First of all, there’s the tithing thing. I’m not comfortable with the idea that 10% of the President’s income would wind up in the hands of the Church of Jesus Christ of Latter-Day Saints. That’s the people’s money. That’s my money. I’d sooner see him spend it on another private jet than have him hand it over to a church. Any church. Something feels vaguely unconstitutional about it.

Second, anyone who believes in the literal truth of any religion is  intellectually challenged in a manner that should disqualify him from seeking higher office.  I’m sorry,  but it has to be said: The miraculous foundations of every deist faith are patently ridiculous.  This is easily explained by the fact that these things date to a time before the advent of science and technology, when humans beings were still in the intellectual Dark Ages.  First they thought that the sun was pulled across the sky by an immortal charioteer; later, they were certain that a man had parted a river to allow his people to escape their captors.  Still later, a virgin gave birth to the child of God, who then went on to turn water into wine.

Yeah, sure.  Tell me another one.  That’s what passed for knowledge in those days, before the scientific revolution.  Before anyone was aware of the facts of reproduction, at least as far as the ovum was concerned.  Back when people believed in alchemy and were busily trying to turn lead into gold.  Back when being left-handed or epileptic was the work of the Devil, for crying out loud!

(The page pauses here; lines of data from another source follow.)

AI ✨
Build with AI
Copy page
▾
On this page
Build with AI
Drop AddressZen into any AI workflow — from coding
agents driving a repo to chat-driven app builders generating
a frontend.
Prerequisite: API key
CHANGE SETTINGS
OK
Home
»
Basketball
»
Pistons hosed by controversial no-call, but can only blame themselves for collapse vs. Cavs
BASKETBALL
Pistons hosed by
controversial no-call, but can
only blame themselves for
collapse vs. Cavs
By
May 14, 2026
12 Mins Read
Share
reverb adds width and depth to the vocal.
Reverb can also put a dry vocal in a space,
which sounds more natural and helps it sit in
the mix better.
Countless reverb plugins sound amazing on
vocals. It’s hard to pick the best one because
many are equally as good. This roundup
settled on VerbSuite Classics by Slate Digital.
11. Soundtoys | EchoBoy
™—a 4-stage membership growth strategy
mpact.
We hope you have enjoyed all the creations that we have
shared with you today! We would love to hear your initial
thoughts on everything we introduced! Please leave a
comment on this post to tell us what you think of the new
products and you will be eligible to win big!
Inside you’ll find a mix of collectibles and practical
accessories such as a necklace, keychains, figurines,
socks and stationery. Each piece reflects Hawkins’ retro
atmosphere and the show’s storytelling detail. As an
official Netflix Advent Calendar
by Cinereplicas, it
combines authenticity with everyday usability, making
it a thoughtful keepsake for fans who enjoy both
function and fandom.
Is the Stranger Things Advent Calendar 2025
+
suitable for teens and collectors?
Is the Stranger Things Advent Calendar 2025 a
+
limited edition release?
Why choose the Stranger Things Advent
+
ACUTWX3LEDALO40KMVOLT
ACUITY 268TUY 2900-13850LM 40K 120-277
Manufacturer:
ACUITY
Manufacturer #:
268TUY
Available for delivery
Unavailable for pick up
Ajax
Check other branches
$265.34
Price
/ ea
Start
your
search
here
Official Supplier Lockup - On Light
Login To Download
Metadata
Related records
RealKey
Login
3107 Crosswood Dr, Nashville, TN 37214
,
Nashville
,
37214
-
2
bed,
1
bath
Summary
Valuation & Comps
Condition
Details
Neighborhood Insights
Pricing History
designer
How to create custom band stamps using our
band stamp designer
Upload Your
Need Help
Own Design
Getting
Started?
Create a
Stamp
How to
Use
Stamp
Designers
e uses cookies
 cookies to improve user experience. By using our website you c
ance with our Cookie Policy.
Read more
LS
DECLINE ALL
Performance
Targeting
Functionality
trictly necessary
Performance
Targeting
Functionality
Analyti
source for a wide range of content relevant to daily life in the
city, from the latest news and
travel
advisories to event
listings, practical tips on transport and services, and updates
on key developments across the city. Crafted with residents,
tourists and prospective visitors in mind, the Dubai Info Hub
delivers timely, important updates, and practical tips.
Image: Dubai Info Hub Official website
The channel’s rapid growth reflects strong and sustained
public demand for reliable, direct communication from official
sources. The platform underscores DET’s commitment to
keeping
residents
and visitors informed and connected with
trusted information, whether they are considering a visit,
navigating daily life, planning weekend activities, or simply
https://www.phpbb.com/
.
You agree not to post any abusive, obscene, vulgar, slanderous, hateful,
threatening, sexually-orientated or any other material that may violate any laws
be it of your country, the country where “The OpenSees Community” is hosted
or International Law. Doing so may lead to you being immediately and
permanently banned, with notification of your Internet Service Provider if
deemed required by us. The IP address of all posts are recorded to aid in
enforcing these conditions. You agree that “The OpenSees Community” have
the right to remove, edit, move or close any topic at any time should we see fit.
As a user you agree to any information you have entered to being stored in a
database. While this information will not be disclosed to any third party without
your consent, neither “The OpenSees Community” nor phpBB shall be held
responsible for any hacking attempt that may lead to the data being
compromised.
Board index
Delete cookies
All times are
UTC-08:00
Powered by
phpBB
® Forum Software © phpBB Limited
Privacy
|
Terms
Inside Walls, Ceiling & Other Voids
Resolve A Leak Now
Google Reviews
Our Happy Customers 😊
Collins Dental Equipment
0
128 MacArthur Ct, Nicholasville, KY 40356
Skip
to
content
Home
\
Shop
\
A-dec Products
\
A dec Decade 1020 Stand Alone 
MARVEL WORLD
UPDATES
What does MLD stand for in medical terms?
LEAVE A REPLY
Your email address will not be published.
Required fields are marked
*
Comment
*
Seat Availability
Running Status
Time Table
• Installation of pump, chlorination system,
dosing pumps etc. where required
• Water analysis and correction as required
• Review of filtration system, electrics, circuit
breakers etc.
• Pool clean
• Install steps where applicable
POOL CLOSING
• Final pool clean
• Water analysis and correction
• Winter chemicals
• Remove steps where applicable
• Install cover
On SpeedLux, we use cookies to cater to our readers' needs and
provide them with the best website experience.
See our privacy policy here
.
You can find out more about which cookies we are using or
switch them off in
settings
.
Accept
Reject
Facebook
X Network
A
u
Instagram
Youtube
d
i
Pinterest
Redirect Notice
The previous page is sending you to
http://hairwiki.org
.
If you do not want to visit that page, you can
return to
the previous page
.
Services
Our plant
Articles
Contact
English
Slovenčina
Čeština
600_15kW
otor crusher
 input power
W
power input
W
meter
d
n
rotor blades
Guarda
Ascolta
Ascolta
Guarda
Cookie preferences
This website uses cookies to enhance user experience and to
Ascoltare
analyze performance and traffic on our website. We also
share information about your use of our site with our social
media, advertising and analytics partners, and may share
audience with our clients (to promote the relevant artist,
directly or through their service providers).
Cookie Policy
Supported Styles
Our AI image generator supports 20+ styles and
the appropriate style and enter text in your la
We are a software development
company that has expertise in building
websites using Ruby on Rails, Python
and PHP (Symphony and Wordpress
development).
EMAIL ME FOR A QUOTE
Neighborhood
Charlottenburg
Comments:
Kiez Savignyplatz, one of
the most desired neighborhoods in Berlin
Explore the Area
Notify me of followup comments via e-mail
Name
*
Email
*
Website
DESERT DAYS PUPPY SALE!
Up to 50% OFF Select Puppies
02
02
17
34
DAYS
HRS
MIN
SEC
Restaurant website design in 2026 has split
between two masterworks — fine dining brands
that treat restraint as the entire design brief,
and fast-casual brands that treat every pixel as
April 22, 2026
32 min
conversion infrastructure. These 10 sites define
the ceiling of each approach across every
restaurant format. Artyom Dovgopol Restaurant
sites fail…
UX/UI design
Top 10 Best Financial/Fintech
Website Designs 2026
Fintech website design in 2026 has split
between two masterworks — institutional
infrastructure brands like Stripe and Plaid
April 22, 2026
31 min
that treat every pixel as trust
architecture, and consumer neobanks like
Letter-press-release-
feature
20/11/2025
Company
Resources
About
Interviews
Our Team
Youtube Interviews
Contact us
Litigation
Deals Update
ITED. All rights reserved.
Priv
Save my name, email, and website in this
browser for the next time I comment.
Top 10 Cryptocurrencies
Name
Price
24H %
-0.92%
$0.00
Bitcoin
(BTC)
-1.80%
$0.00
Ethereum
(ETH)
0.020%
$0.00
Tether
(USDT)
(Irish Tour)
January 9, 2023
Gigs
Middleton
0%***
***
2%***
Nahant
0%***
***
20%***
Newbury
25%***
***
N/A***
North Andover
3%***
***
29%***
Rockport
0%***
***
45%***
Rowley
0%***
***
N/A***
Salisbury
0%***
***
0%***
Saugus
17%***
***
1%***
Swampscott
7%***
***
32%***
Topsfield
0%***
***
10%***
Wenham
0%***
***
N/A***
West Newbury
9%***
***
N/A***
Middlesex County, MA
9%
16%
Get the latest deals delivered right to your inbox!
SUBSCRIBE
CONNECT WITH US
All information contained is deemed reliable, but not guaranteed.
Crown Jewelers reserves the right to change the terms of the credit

The Mormons are a special case because their faith dates to the 19th century, long after our intellectual awakening; they have no excuse for their ignorance.  In the 1820s, an established con artist claimed to have received a series of revelations including the “fact” that Jesus Christ traveled to the New World after his resurrection, where he ministered to the Native Americans — who, by the way, were a lost tribe of the Jews who migrated there several hundred years before the birth of Christ.  Never mind the fact that people have been present on this continent for a minimum of 10,000 years.  And while the Old and New Testaments at least contain elements of history and records of real places, the Book of Mormon has a cast of characters acting in locales that do not actually exist.  Joseph Smith wasn’t big on fact-checking the crap that came out of his hat.

It’s one thing to be a religious literalist, but it’s another thing entirely to base your politics on it.  Politics cannot be faith-based; they must be reality-based. This does, of course, disqualify the entire Republican field at the moment. Mr. Romney, however, has the special distinction of membership in a Church that baptizes Holocaust victims and tells its people that they can themselves become gods.  God himself, by the way, is an alien man from another planet.

As an anthropologist, I want to say that all religions are valid, legitimate and deserving of respect, but they do not represent a reality on which everyone can agree.  They are composed of metaphors, allegories, histories, and outright fictions intended to bind a people together in a specific time and place, and they are not applicable outside of their own particular temporal, cultural, and geographic boundaries.  They are best understood as products of and exclusive to the cultures that create them. They have no place in the politics of a modern, multicultural nation.  You might as well go put your face in a hat.